If you judge a jam band by its crowd, like judging a book by its cover, then sure, there is such a thing as a British jam band, and its name is Gomez. A Gomez gig has much the same crowd as you might find at a Dave Matthews concert -- just as eager to sing along to every word of their favorite standbyes as they are rabid for the singular jammy moments unique to only one evening, one moment in time. The kind that used to cause Deadheads to trade bootleg tapes, saying things like, "Dude, this one has that amazing Jerry solo on Dark Star from Watkins Glen in '73." But in Gomez' case, one might hear a fan saying something more along the lines of, "Omigod, Tom Gray didn't do that solo acoustic one last night!"
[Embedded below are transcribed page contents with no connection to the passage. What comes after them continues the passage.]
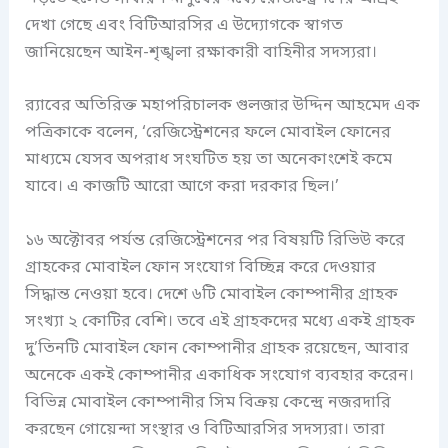
দেখা গেছে এবং বিটিআরসির এ উদ্যোগকে স্বাগত
জানিয়েছেন আইন-শৃঙ্খলা রক্ষাকারী বাহিনীর সদস্যরা।
র‌্যাবের অতিরিক্ত মহাপরিচালক গুলজার উদ্দিন আহমেদ এক
পত্রিকাকে বলেন, ‘রেজিস্ট্রেশনের ফলে মোবাইল ফোনের
মাধ্যমে যেসব অপরাধ সংঘটিত হয় তা অনেকাংশেই কমে
যাবে। এ কাজটি আরো আগে করা দরকার ছিল।’
১৬ অক্টোবর পর্যন্ত রেজিস্ট্রেশনের পর বিষয়টি রিভিউ করে
গ্রাহকের মোবাইল ফোন সংযোগ বিচ্ছিন্ন করে দেওয়ার
সিদ্ধান্ত নেওয়া হবে। দেশে ৬টি মোবাইল কোম্পানীর গ্রাহক
সংখ্যা ২ কোটির বেশি। তবে এই গ্রাহকদের মধ্যে একই গ্রাহক
দু’তিনটি মোবাইল ফোন কোম্পানীর গ্রাহক রয়েছেন, আবার
অনেকে একই কোম্পানীর একাধিক সংযোগ ব্যবহার করেন।
বিভিন্ন মোবাইল কোম্পানীর সিম বিক্রয় কেন্দ্রে নজরদারি
করছেন গোয়েন্দা সংস্থার ও বিটিআরসির সদস্যরা। তারা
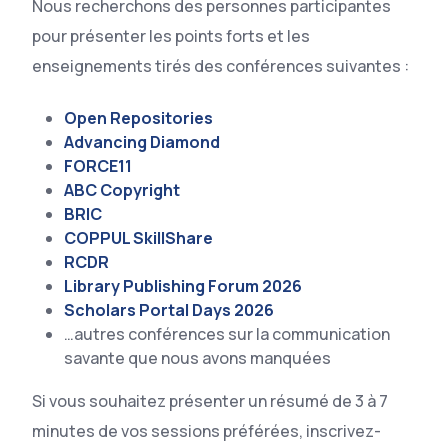
Nous recherchons des personnes participantes
pour présenter les points forts et les
enseignements tirés des conférences suivantes :
Open Repositories
Advancing Diamond
FORCE11
ABC Copyright
BRIC
COPPUL SkillShare
RCDR
Library Publishing Forum 2026
Scholars Portal Days 2026
…autres conférences sur la communication
savante que nous avons manquées
Si vous souhaitez présenter un résumé de 3 à 7
minutes de vos sessions préférées, inscrivez-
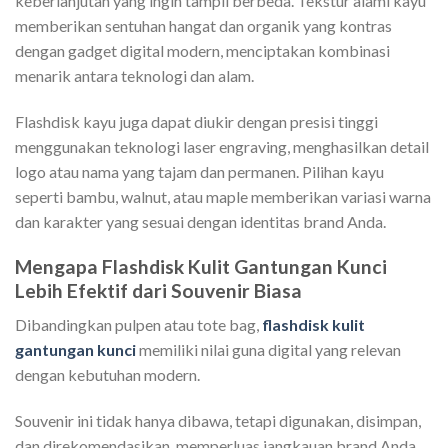
keberlanjutan yang ingin tampil berbeda. Tekstur alami kayu
memberikan sentuhan hangat dan organik yang kontras
dengan gadget digital modern, menciptakan kombinasi
menarik antara teknologi dan alam.
Flashdisk kayu juga dapat diukir dengan presisi tinggi
menggunakan teknologi laser engraving, menghasilkan detail
logo atau nama yang tajam dan permanen. Pilihan kayu
seperti bambu, walnut, atau maple memberikan variasi warna
dan karakter yang sesuai dengan identitas brand Anda.
Mengapa Flashdisk Kulit Gantungan Kunci
Lebih Efektif dari Souvenir Biasa
Dibandingkan pulpen atau tote bag,
flashdisk kulit
gantungan kunci
memiliki nilai guna digital yang relevan
dengan kebutuhan modern.
Souvenir ini tidak hanya dibawa, tetapi digunakan, disimpan,
dan direkomendasikan, memperluas jangkauan brand Anda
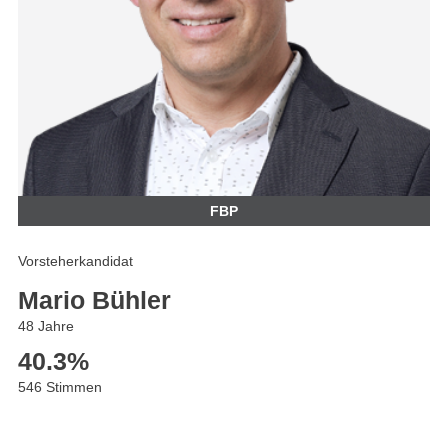
FBP
Vorsteherkandidat
Mario Bühler
48 Jahre
40.3
%
546 Stimmen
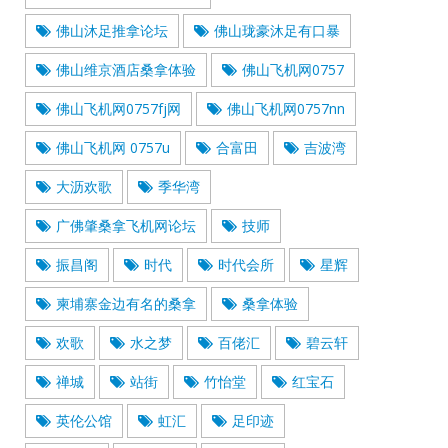
佛山沐足推拿论坛
佛山珑豪沐足有口暴
佛山维京酒店桑拿体验
佛山飞机网0757
佛山飞机网0757fj网
佛山飞机网0757nn
佛山飞机网 0757u
合富田
吉波湾
大沥欢歌
季华湾
广佛肇桑拿飞机网论坛
技师
振昌阁
时代
时代会所
星辉
柬埔寨金边有名的桑拿
桑拿体验
欢歌
水之梦
百佬汇
碧云轩
禅城
站街
竹怡堂
红宝石
英伦公馆
虹汇
足印迹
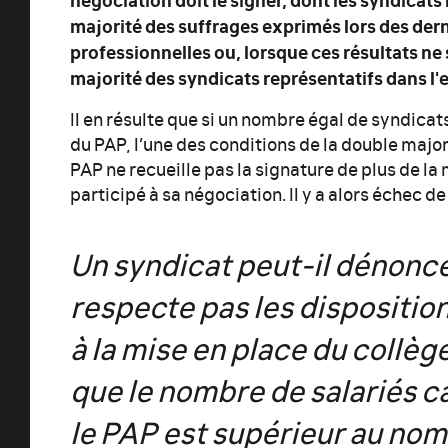
majorité des suffrages exprimés lors des dern
professionnelles ou, lorsque ces résultats ne 
majorité des syndicats représentatifs dans l'
Il en résulte que si un nombre égal de syndicat
du PAP, l’une des conditions de la double major
PAP ne recueille pas la signature de plus de la
participé à sa négociation. Il y a alors échec d
Un syndicat peut-il dénonce
respecte pas les disposition
à la mise en place du collèg
que le nombre de salariés 
le PAP est supérieur au nom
Gomez live in concert at Bowery Ballroom, New York

Judge a band by its gig mates, and yep, again Gomez are the lone British cousin on a bill of jam bands. But perhaps it's more guilt by association. It's likely most Americans discovered them at massive fests like Bonnaroo and SxSW, where they just happened to appear on festival lineups in close proximity to the next generation of jam bands like O.A.R., String Cheese Incident, etc. Honestly, they bear more of a resemblance to Guster, with its melodic pop and bongo backbone than to Phish, with its protracted guitar solos and endless variations on a theme. The question of whether the former could have existed without the latter is a philosophical debate for another day.

Judge a band by its earthy-crunchitude, and Gomez rank highly, as well. Considering they've "gone green" and all. Yes, they have officially, honorably, and laudably taken the high road on tour. Literally. Their entire tour is biodiesel-fueled. Yes, the bus runs on veggies. That, in combination with their commitment to recycle anything and everything, their choice of staying at sustainable lodgings whenever possible, and the sponsorship of their tour by Clif Bar, and you have an eco-friendly flavor that brings to mind their hemp-clad cousins across the pond.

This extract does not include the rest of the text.